Now I can start looking at the word oldie and what many dictionaries quote it as meaning (_Informal_ an old song, film, or person), but I'm pretty sure I grasped what pyan was getting at when he asked his question:




pyan said:


> Anyone else have a favourite game that they just keep coming back to?
> 
> Anyone else have an old-time favourite?


 
As Gal Civ II was released around the beginning of 2007, I would pretty much say it's not one of the current game releases. Granted, it's no Space Invaders or Pac-Man, but neither are your choices. 
It is also a game that I have finished and gone back to 2 or 3 times. So please, let me choose what I have decided is one of my 'golden oldies' and you can stick to yours.


----------



## Pyan (Apr 17, 2009)

Now now...it's intended to be a fun, nostalgic thread. No need for criticism of anyone else's choice, and no need for any over-reaction to criticism...


I'd forgotten about some of my past favourites on the Spectrum and the Megadrive - I'd have to add in *Sonic the Hedgehog,* and *Jet-Set Willy*, both of which I have via emulator, and still play occasionally...


----------



## Saeltari (Apr 17, 2009)

Sid Meier's Pirates! I just recently tried steam and that was one of the ones I picked up there... I was hooked. Simple, but great fun!


----------



## Shadow Trooper (Apr 17, 2009)

pyan said:


> Now now...it's intended to be a fun, nostalgic thread. No need for criticism of anyone else's choice, and no need for any over-reaction to criticism...
> 
> 
> I'd forgotten about some of my past favourites on the Spectrum and the Megadrive - I'd have to add in *Sonic the Hedgehog,* and *Jet-Set Willy*, both of which I have via emulator, and still play occasionally...


 

Pyan,

Now now.....I entered my choice as fun. Had I intended to receive criticism I would have gone to the critique section.

I may be mis-reading MTFs intention for his comments (a judgement made by past threads) and if so am wrong.

Will stop now.


----------



## Shadow Trooper (Apr 18, 2009)

Ok, another day another me. 
Before I start sounding Schizophrenic, I wish to apologize publicly for comments made publicly. I won’t go into the *many* reasons as to why it happened but all I intended was to log onto the Chrons and enjoy a few posts.
I think it didn’t help that one of my first posts was to lovecraftian who had taken some criticism to heart. After a reply post I then went to the ’Oldies but goodies’ post and found that MTF had decided to pass comment on a post regarding my choices.

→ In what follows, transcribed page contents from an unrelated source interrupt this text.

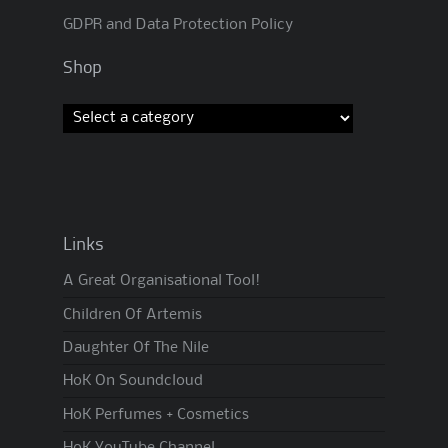
GDPR and Data Protection Policy
Shop
Links
A Great Organisational Tool!
Children Of Artemis
Daughter Of The Nile
HoK On Soundcloud
HoK Perfumes + Cosmetics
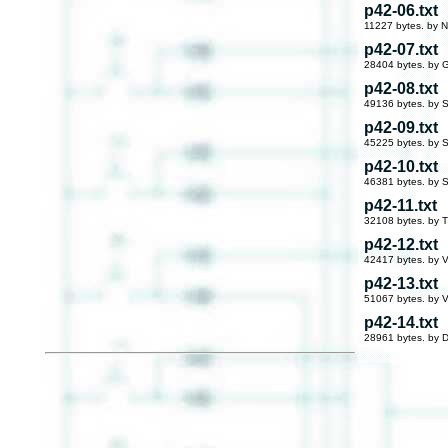
p42-06.txt
11227 bytes. by 
p42-07.txt
28404 bytes. by G
p42-08.txt
49136 bytes. by S
p42-09.txt
45225 bytes. by S
p42-10.txt
46381 bytes. by S
p42-11.txt
32108 bytes. by 
p42-12.txt
42417 bytes. by V
p42-13.txt
51067 bytes. by V
p42-14.txt
28961 bytes. by 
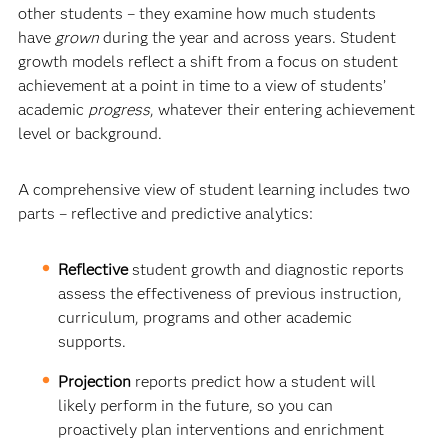
other students – they examine how much students
have
grown
during the year and across years. Student
growth models reflect a shift from a focus on student
achievement at a point in time to a view of students’
academic
progress
, whatever their entering achievement
level or background.
A comprehensive view of student learning includes two
parts – reflective and predictive analytics:
Reflective
student growth and diagnostic reports
assess the effectiveness of previous instruction,
curriculum, programs and other academic
supports.
Projection
reports predict how a student will
likely perform in the future, so you can
proactively plan interventions and enrichment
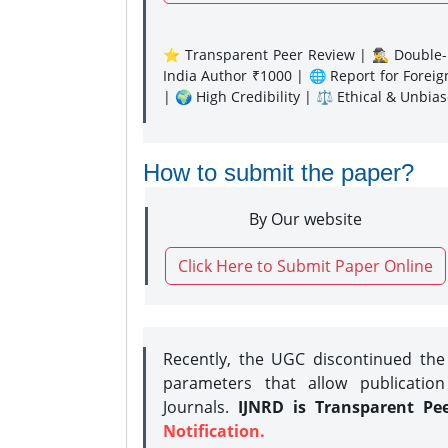
⭐ Transparent Peer Review | 🕵️‍♂️ Double-B
India Author ₹1000 | 🌐 Report for Forei
| 🌍 High Credibility | ⚖️ Ethical & Unbia
How to submit the paper?
By Our website
Click Here to Submit Paper Online
Recently, the UGC discontinued th
parameters that allow publication
Journals.
IJNRD is Transparent Pe
Notification.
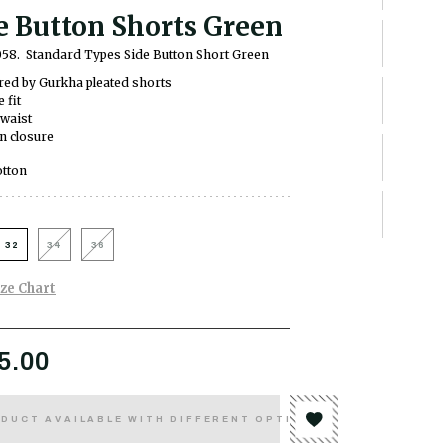
e Button Shorts Green
058.
Standard Types Side Button Short Green
red by Gurkha pleated shorts
 fit
waist
n closure
tton
32
34
36
ize Chart
5.00
DUCT AVAILABLE WITH DIFFERENT OPTIONS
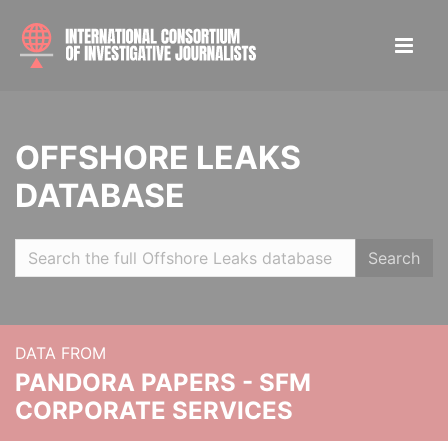
OFFSHORE LEAKS
DATABASE
Search
DATA FROM
PANDORA PAPERS - SFM
CORPORATE SERVICES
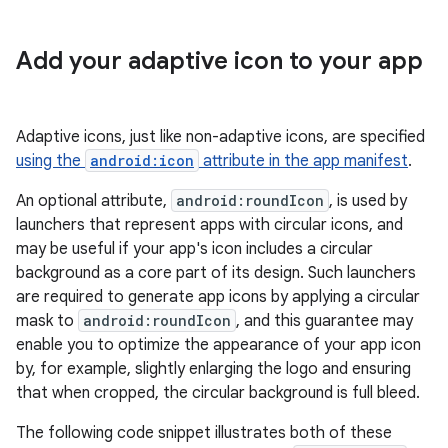
Add your adaptive icon to your app
Adaptive icons, just like non-adaptive icons, are specified
using the
android:icon
attribute in the app manifest
.
An optional attribute,
android:roundIcon
, is used by
launchers that represent apps with circular icons, and
may be useful if your app's icon includes a circular
background as a core part of its design. Such launchers
are required to generate app icons by applying a circular
mask to
android:roundIcon
, and this guarantee may
enable you to optimize the appearance of your app icon
by, for example, slightly enlarging the logo and ensuring
that when cropped, the circular background is full bleed.
The following code snippet illustrates both of these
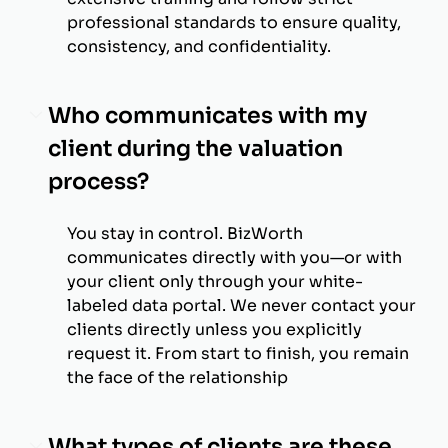
professional standards to ensure quality,
consistency, and confidentiality.
Who communicates with my
client during the valuation
process?
You stay in control. BizWorth
communicates directly with you—or with
your client only through your white-
labeled data portal. We never contact your
clients directly unless you explicitly
request it. From start to finish, you remain
the face of the relationship
What types of clients are these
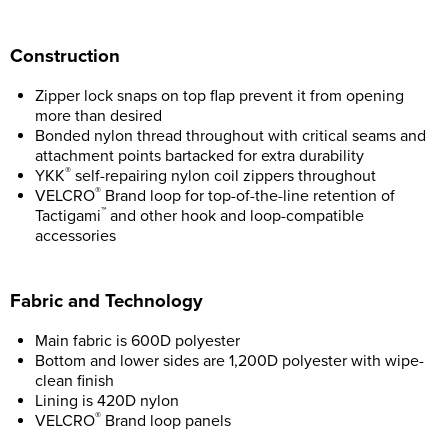
Construction
Zipper lock snaps on top flap prevent it from opening
more than desired
Bonded nylon thread throughout with critical seams and
attachment points bartacked for extra durability
®
YKK
self-repairing nylon coil zippers throughout
®
VELCRO
Brand loop for top-of-the-line retention of
™
Tactigami
and other hook and loop-compatible
accessories
Fabric and Technology
Main fabric is 600D polyester
Bottom and lower sides are 1,200D polyester with wipe-
clean finish
Lining is 420D nylon
®
VELCRO
Brand loop panels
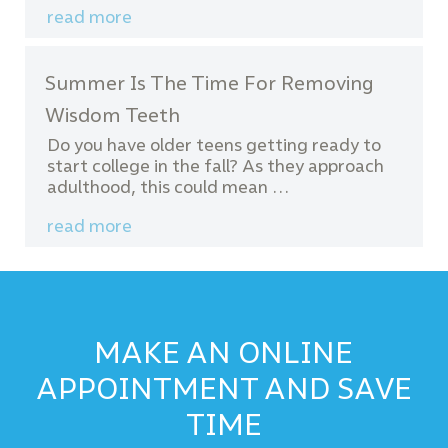
read more
Summer Is The Time For Removing
Wisdom Teeth
Do you have older teens getting ready to
start college in the fall? As they approach
adulthood, this could mean …
read more
MAKE AN ONLINE
APPOINTMENT AND SAVE
TIME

The silly thing is had MTF said ‘in my opinion’, I don’t think I would have got so annoyed and I believe I read into it far more than was meant due to previous posts. Stupid!
Pyan, you were doing your job as a moderator (and probably, just as someone who didn’t want to see things get out of hand). I apologize to you, as creator of the thread and to the Chrons for ‘botching’ the thread; unacceptable.
I have sent an apology to MTF.


----------



## Pyan (Apr 18, 2009)

Don't worry about it, ST - water under the bridge...


----------